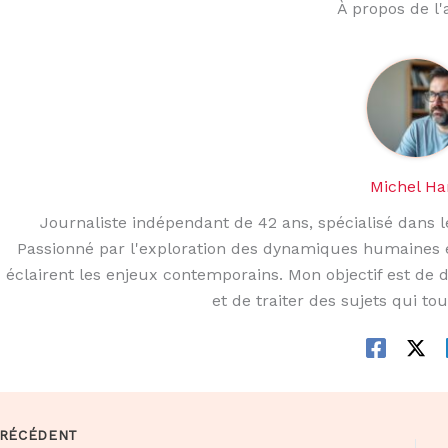
À propos de l
Michel H
Journaliste indépendant de 42 ans, spécialisé dans le
Passionné par l'exploration des dynamiques humaines et s
éclairent les enjeux contemporains. Mon objectif est de
et de traiter des sujets qui to
RÉCÉDENT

### WHAT YOU SHOULD DO
Repeat the entries above exactly and skip the images.

### RESPONSE TO THIS TASK
À propos de l
Michel H
Journaliste indépendant de 42 ans, spécialisé dans le
Passionné par l'exploration des dynamiques humaines et s
éclairent les enjeux contemporains. Mon objectif est de
et de traiter des sujets qui to
RÉCÉDENT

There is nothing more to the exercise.